TELEVISI, PEREMPUAN DAN WACANA POSFEMINISME

Yetti A. KA
harianhaluan, 16 Okt 2011

Era globalisasi memiliki relevansi dengan kebebasan berekspresi. Pada zaman ini orang-orang merayakan kediriannya dengan bermacam-macam cara. Keadaan ini ditunjang pula oleh akses informasi dan fasilitas yang tersedia, terutama di kota-kota besar. Orang-orang dengan mudah mendapatkan apa yang ia inginkan. Situasi ini dijawab oleh hadirnya berbagai tekno­logi sebagai pendukung eu­phoria itu.

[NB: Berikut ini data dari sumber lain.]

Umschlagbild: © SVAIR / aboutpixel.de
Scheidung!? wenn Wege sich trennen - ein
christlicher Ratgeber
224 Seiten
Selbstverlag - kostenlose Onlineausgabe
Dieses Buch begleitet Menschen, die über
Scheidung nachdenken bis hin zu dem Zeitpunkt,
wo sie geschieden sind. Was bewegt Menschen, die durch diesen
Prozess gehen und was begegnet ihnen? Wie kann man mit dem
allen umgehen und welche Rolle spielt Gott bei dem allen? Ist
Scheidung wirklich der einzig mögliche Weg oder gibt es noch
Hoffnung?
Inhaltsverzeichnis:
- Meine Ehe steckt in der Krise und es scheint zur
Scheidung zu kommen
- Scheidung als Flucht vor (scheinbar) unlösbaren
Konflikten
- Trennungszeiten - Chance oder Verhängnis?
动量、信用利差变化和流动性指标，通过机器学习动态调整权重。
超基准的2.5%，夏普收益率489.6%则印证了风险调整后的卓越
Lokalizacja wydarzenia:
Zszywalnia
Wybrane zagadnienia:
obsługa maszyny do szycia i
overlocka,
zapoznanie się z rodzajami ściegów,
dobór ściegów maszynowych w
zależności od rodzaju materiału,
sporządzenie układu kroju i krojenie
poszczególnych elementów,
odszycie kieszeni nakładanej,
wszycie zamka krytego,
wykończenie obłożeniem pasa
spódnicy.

Salah satu teknologi yang paling digemari masyarakat adalah televisi. Televisi jelas memiliki daya tarik luar biasa, di samping menimbulkan pengaruh yang tidak bisa dianggap sepele. Dari televisi orang bisa mengetahui dunia lain tanpa perlu datang ke sana. Televisi juga bisa membuat orang berada pada ketaksa­daran yang mengasyikkan, tempat di mana orang melupa­kan rasa sakit; kemiskinan, pengangguran, harga-harga sembako yang mencekik, dan biaya sekolah yang mahal (dalam iklannya boleh gratis).

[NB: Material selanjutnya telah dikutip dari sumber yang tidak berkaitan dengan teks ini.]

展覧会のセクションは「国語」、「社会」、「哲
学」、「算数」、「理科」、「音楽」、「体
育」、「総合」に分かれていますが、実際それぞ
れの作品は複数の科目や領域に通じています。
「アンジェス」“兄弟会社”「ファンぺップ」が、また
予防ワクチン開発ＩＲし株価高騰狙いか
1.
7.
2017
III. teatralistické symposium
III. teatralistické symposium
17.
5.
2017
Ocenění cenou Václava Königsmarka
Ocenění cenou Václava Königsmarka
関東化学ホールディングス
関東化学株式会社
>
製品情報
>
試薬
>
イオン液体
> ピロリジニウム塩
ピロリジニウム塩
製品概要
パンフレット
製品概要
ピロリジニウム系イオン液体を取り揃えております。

Daya tarik televisi pun dibuat sedemikian rupa dengan program-program siaran yang selalu berganti sesuai selera pasar atau tergantung dari jenis siaran apa yang paling disukai. Keseragaman tidak bisa dihin­darkan. Antara stasiun televisi saling mengintip dan mencon­tek. Lalu hasil kerja ‘kilat’ dari proses dangkal itulah yang disodorkan pada penonton.

Penonton perempuan jelas menjadi salah satu pertim­bangan dalam meluncurkan program-program televisi. Apalagi disinyalir ibu-ibu rumah tangga merupakan kelompok yang paling banyak menghabiskan waktu di depan televisi. Karena itu juga televisi berlomba-lomba membuat acara gosip dan sinetron. Star dalam Brooks (2009: 273) berpendapat:

karena kita benar-benar menandai pengondisian, subjek laki-laki dan perempuan memi­liki posisi berbeda dalam hubungannya dengan semua wacana ini. Konvergensi wacana di dalam suatu teks dan posisi subjek yang ditawarkan pemirsa menandai opera sabun dan opera olah raga sebagai sesuatu yang diarahkan pada gender.

Wacana feminin jelas mem­buat penonton perempuan merasa menemukan dunianya dalam program televisi. Dalam acara gosip, misalnya, hasrat ibu-ibu dalam hal ‘mem­bica­rakan orang lain’ menjadi terpenuhi dan terpuaskan. Hiburan semacam ini bukan tanpa maksud. Semua itu jelas-jelas dikondisikan pada kons­truksi gender yang terbangun dalam masyarakat tentang perempuan yang lebih banyak bicara daripada berpikir. Pembedaan itu dalam teori feminis (Humm, 2002) dikata­kan sebagai pengontrolan dan pengeksploitasian atas perem­puan dengan mengasosiasikan perempuan dengan tubuh (perasaan, organ-organ) dan laki-laki dengan pikiran.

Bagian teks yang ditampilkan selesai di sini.